Le Murmure des Vignes

Chapter 3 — Le Miroir aux Secrets

La porte d'entrée s'ouvrit dans un grincement lugubre, révélant deux silhouettes imposantes drapées dans des manteaux sombres. L'air s'épaissit, chargé d'une tension palpable qui glaça le sang de Camille. Son père, livide, se redressa de son fauteuil, sa main tremblant sur le bras en velours usé. Ces hommes n'étaient pas là pour une simple visite de courtoisie.

« Monsieur Dubois, » commença l'un d'eux, sa voix grave comme le bruit d'une tombe qu'on referme. Il ne portait pas de nom, seulement un regard perçant qui semblait scanner chaque recoin de la pièce, comme s'il y cherchait des failles. « Nous venons pour des nouvelles. »

Camille se sentit comme une proie prise au piège. Elle recula instinctivement, cherchant le regard de son père, mais il détourna les yeux, le visage marqué par une honte profonde. La peur qu'elle avait ressentie auparavant se mua en une colère sourde. Elle était leur pion, et ces hommes étaient ceux qui tiraient les ficelles.

« Mon père vous a dit tout ce qu'il y avait à dire, » intervint Camille, sa voix étonnamment ferme malgré le tremblement dans ses jambes. Elle se plaça légèrement devant son père, une barrière fragile mais symbolique. « Nous respectons nos engagements. »

Les deux hommes échangèrent un regard amusé, un rictus qui ne parvint pas à atteindre leurs yeux froids. « Des engagements, mademoiselle ? » dit le second homme, un sourire narquois étirant ses lèvres. « Il semble que votre père ait un peu de mal à tenir les siens. Les délais sont serrés. Très serrés. »

Il fit un pas en avant, son regard se posant sur un petit portrait de famille posé sur la cheminée. Camille se rappela qu'il s'agissait d'une photo d'elle enfant, souriante, ignorante des dettes qui pèseraient bientôt sur son avenir. « Monsieur Moreau est un homme… généreux, » continua l'homme, son ton se faisant plus pressant. « Il est prêt à honorer la dette de votre père. Mais il attend en retour une… garantie. »

Camille sentit son estomac se nouer. La garantie. Le mariage. C'était donc ça. Moreau n'était pas seulement un prétendant potentiel, il était un intermédiaire, un gestionnaire de crise pour ceux qui menaçaient sa famille. La pensée la révulsa. Elle était vendue, purement et simplement.

« J'ai compris, » dit Camille, sa voix à peine un murmure. Elle ne regarda pas les hommes, mais fixait le sol, chaque fibre de son être se révoltant contre cette humiliation. « Mon père vous confirmera tout cela. »

Les deux visiteurs restèrent encore quelques instants, l'atmosphère lourde de menaces implicites, avant de quitter la maison avec la même discrétion inquiétante qu'ils étaient arrivés. La porte se referma, les laissant seuls dans le silence tendu.

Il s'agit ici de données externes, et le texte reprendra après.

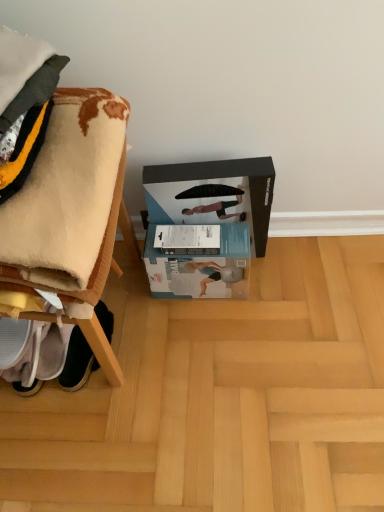 Where is `vacant point above light brown wood at lower center (from a real-world perspective)`? vacant point above light brown wood at lower center (from a real-world perspective) is located at coordinates (233, 365). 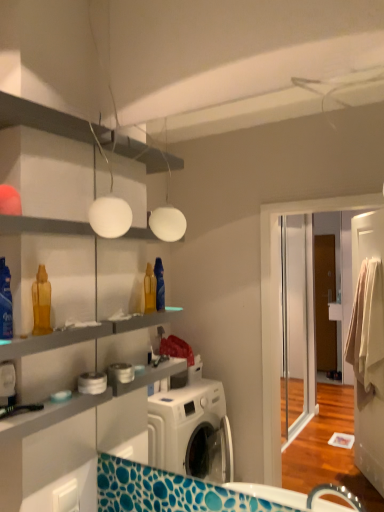 At what (x,y) coordinates should I click in order to perform the action: click on translucent plastic bottle at left, acting as the first cleaning product starting from the back. Please return your answer as a coordinate pair (x, y). Image resolution: width=384 pixels, height=512 pixels. Looking at the image, I should click on (41, 302).

The width and height of the screenshot is (384, 512). In order to click on translucent plastic spray bottle at left, placed as the first cleaning product when sorted from left to right in this screenshot , I will do `click(5, 302)`.

Is translucent plastic bottle at left, positioned as the 1th cleaning product in right-to-left order, inside translucent plastic spray bottle at left, the 1th cleaning product when ordered from front to back?

No, translucent plastic bottle at left, positioned as the 1th cleaning product in right-to-left order, is located outside of translucent plastic spray bottle at left, the 1th cleaning product when ordered from front to back.

Would you consider translucent plastic spray bottle at left, the second cleaning product viewed from the right, to be distant from translucent plastic bottle at left, arranged as the 2th cleaning product when viewed from the left?

No, translucent plastic spray bottle at left, the second cleaning product viewed from the right, is in close proximity to translucent plastic bottle at left, arranged as the 2th cleaning product when viewed from the left.

Looking at their sizes, would you say translucent plastic spray bottle at left, the 1th cleaning product when ordered from front to back, is wider or thinner than translucent plastic bottle at left, arranged as the 2th cleaning product when viewed from the left?

Considering their sizes, translucent plastic spray bottle at left, the 1th cleaning product when ordered from front to back, looks slimmer than translucent plastic bottle at left, arranged as the 2th cleaning product when viewed from the left.

Does translucent plastic spray bottle at left, the 1th cleaning product when ordered from front to back, have a smaller size compared to translucent plastic bottle at left, acting as the first cleaning product starting from the back?

No, translucent plastic spray bottle at left, the 1th cleaning product when ordered from front to back, is not smaller than translucent plastic bottle at left, acting as the first cleaning product starting from the back.

Identify the location of cleaning product behind the white matte globe at upper center. This screenshot has height=512, width=384. (41, 302).

Is white matte globe at upper center facing towards translucent plastic bottle at left, arranged as the 2th cleaning product when viewed from the left?

No, white matte globe at upper center does not turn towards translucent plastic bottle at left, arranged as the 2th cleaning product when viewed from the left.

Are white matte globe at upper center and translucent plastic bottle at left, the second cleaning product from the front, located far from each other?

white matte globe at upper center is near translucent plastic bottle at left, the second cleaning product from the front, not far away.

What's the angular difference between white matte globe at upper center and translucent plastic bottle at left, arranged as the 2th cleaning product when viewed from the left,'s facing directions?

The angle between the facing direction of white matte globe at upper center and the facing direction of translucent plastic bottle at left, arranged as the 2th cleaning product when viewed from the left, is 89.5 degrees.

Is translucent plastic spray bottle at left, the second cleaning product viewed from the right, outside of white matte globe at upper center?

Yes, translucent plastic spray bottle at left, the second cleaning product viewed from the right, is not within white matte globe at upper center.

Considering the sizes of objects translucent plastic spray bottle at left, the 1th cleaning product when ordered from front to back, and white matte globe at upper center in the image provided, who is shorter, translucent plastic spray bottle at left, the 1th cleaning product when ordered from front to back, or white matte globe at upper center?

translucent plastic spray bottle at left, the 1th cleaning product when ordered from front to back, is shorter.

From a real-world perspective, is translucent plastic spray bottle at left, the second cleaning product viewed from the right, over white matte globe at upper center?

No, from a real-world perspective, translucent plastic spray bottle at left, the second cleaning product viewed from the right, is not above white matte globe at upper center.

Relative to white matte globe at upper center, is translucent plastic spray bottle at left, the second cleaning product viewed from the right, in front or behind?

translucent plastic spray bottle at left, the second cleaning product viewed from the right, is in front of white matte globe at upper center.

Is translucent plastic bottle at left, the second cleaning product from the front, positioned far away from white matte globe at upper center?

They are positioned close to each other.

From a real-world perspective, is translucent plastic bottle at left, the second cleaning product from the front, located higher than white matte globe at upper center?

No.

What are the coordinates of `light fixture located above the translucent plastic bottle at left, acting as the first cleaning product starting from the back (from a real-world perspective)` in the screenshot? It's located at (109, 208).

Would you say translucent plastic bottle at left, arranged as the 2th cleaning product when viewed from the left, is a long distance from translucent plastic spray bottle at left, the 1th cleaning product when ordered from front to back?

They are positioned close to each other.

Considering the sizes of objects translucent plastic bottle at left, arranged as the 2th cleaning product when viewed from the left, and translucent plastic spray bottle at left, the 1th cleaning product when ordered from front to back, in the image provided, who is smaller, translucent plastic bottle at left, arranged as the 2th cleaning product when viewed from the left, or translucent plastic spray bottle at left, the 1th cleaning product when ordered from front to back,?

With smaller size is translucent plastic bottle at left, arranged as the 2th cleaning product when viewed from the left.

Considering the relative sizes of translucent plastic bottle at left, acting as the first cleaning product starting from the back, and translucent plastic spray bottle at left, the 1th cleaning product when ordered from front to back, in the image provided, is translucent plastic bottle at left, acting as the first cleaning product starting from the back, taller than translucent plastic spray bottle at left, the 1th cleaning product when ordered from front to back,?

Incorrect, the height of translucent plastic bottle at left, acting as the first cleaning product starting from the back, is not larger of that of translucent plastic spray bottle at left, the 1th cleaning product when ordered from front to back.

Could you tell me if white matte globe at upper center is turned towards translucent plastic spray bottle at left, the second cleaning product viewed from the right?

No, white matte globe at upper center is not turned towards translucent plastic spray bottle at left, the second cleaning product viewed from the right.

From the image's perspective, who appears lower, white matte globe at upper center or translucent plastic spray bottle at left, acting as the second cleaning product starting from the back?

translucent plastic spray bottle at left, acting as the second cleaning product starting from the back.

Is white matte globe at upper center beside translucent plastic spray bottle at left, the 1th cleaning product when ordered from front to back?

white matte globe at upper center and translucent plastic spray bottle at left, the 1th cleaning product when ordered from front to back, are clearly separated.

From their relative heights in the image, would you say white matte globe at upper center is taller or shorter than translucent plastic spray bottle at left, the second cleaning product viewed from the right?

Considering their sizes, white matte globe at upper center has more height than translucent plastic spray bottle at left, the second cleaning product viewed from the right.

At what (x,y) coordinates should I click in order to perform the action: click on cleaning product above the translucent plastic bottle at left, arranged as the 2th cleaning product when viewed from the left (from a real-world perspective). Please return your answer as a coordinate pair (x, y). Looking at the image, I should click on (5, 302).

Identify the location of the 2nd cleaning product positioned below the white matte globe at upper center (from a real-world perspective). (41, 302).

Which object lies further to the anchor point translucent plastic spray bottle at left, acting as the second cleaning product starting from the back, white matte globe at upper center or translucent plastic bottle at left, arranged as the 2th cleaning product when viewed from the left?

white matte globe at upper center is further to translucent plastic spray bottle at left, acting as the second cleaning product starting from the back.

From the image, which object appears to be farther from white matte globe at upper center, translucent plastic spray bottle at left, the second cleaning product viewed from the right, or translucent plastic bottle at left, acting as the first cleaning product starting from the back?

translucent plastic spray bottle at left, the second cleaning product viewed from the right, is further to white matte globe at upper center.

Considering their positions, is translucent plastic spray bottle at left, placed as the first cleaning product when sorted from left to right, positioned further to translucent plastic bottle at left, arranged as the 2th cleaning product when viewed from the left, than white matte globe at upper center?

white matte globe at upper center is positioned further to the anchor translucent plastic bottle at left, arranged as the 2th cleaning product when viewed from the left.

From the image, which object appears to be farther from translucent plastic bottle at left, acting as the first cleaning product starting from the back, white matte globe at upper center or translucent plastic spray bottle at left, the 1th cleaning product when ordered from front to back?

The object further to translucent plastic bottle at left, acting as the first cleaning product starting from the back, is white matte globe at upper center.

Based on their spatial positions, is translucent plastic bottle at left, arranged as the 2th cleaning product when viewed from the left, or white matte globe at upper center closer to translucent plastic spray bottle at left, placed as the first cleaning product when sorted from left to right?

The object closer to translucent plastic spray bottle at left, placed as the first cleaning product when sorted from left to right, is translucent plastic bottle at left, arranged as the 2th cleaning product when viewed from the left.

Which object lies further to the anchor point white matte globe at upper center, translucent plastic bottle at left, the second cleaning product from the front, or translucent plastic spray bottle at left, placed as the first cleaning product when sorted from left to right?

translucent plastic spray bottle at left, placed as the first cleaning product when sorted from left to right.

Find the location of a particular element. cleaning product that lies between white matte globe at upper center and translucent plastic bottle at left, arranged as the 2th cleaning product when viewed from the left, from top to bottom is located at coordinates (5, 302). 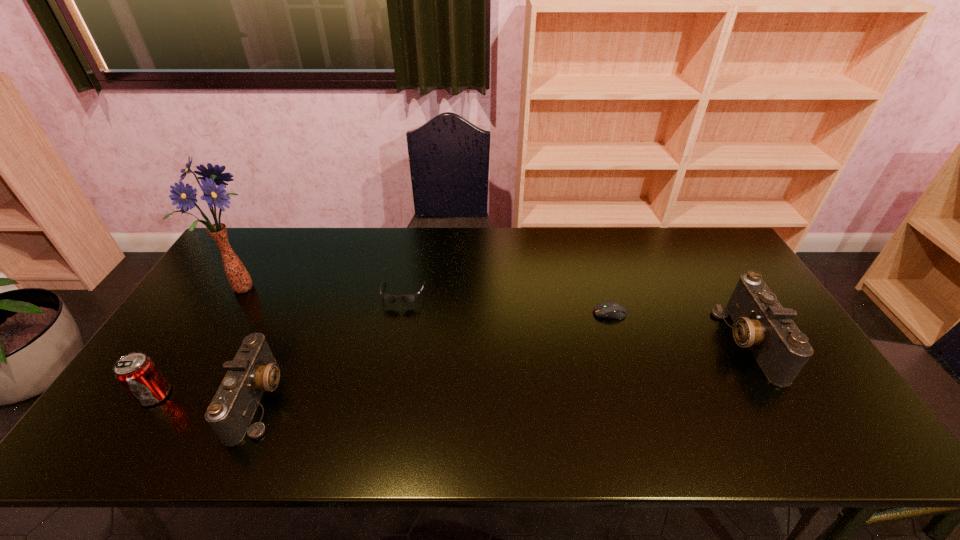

Le père de Camille se laissa tomber sur sa chaise, le visage enfoui dans ses mains. Les larmes semblaient avoir tari, remplacées par une résignation morne. « Camille, pardonne-moi… »

Elle ne répondit pas. Elle se réfugia dans sa chambre, l'image des deux hommes gravée dans sa mémoire, le mot « garantie » résonnant dans sa tête. Elle se regarda dans le grand miroir de son armoire, cherchant un visage familier, mais ne trouvant qu'une étrangère aux yeux sombres et inquiets. C'était une femme piégée, dont le destin semblait déjà écrit par d'autres. Elle attrapa le petit carnet noir qu'elle avait caché sous une latte du parquet, un objet hérité de sa mère, censé contenir des secrets de famille. Elle l'avait toujours trouvé trop sombre, trop chargé d'une tristesse inconnue. Mais aujourd'hui, peut-être, y trouverait-elle une réponse, une échappatoire.

Elle ouvrit le carnet à une page marquée par un ruban de soie fané. Ce n'était pas une liste de secrets, mais une série de dates et de noms, accompagnés de symboles étranges qu'elle ne comprenait pas. En bas de la page, une seule phrase était écrite, d'une main élégante mais nerveuse : « Il voit tout, même dans le miroir. Ne lui fais jamais confiance. »

Soudain, un bruit de pas se fit entendre dans le couloir, un bruit lourd, délibéré. Ils revenaient ? Ou était-ce quelqu'un d'autre ? Camille referma le carnet en hâte, le cœur battant la chamade. La porte de sa chambre s'ouvrit lentement, révélant non pas les silhouettes menaçantes des créanciers, mais la silhouette familière et pourtant inquiétante de Monsieur Moreau. Il la regardait, un sourire énigmatique flottant sur ses lèvres, comme s'il connaissait déjà le secret qu'elle venait de découvrir.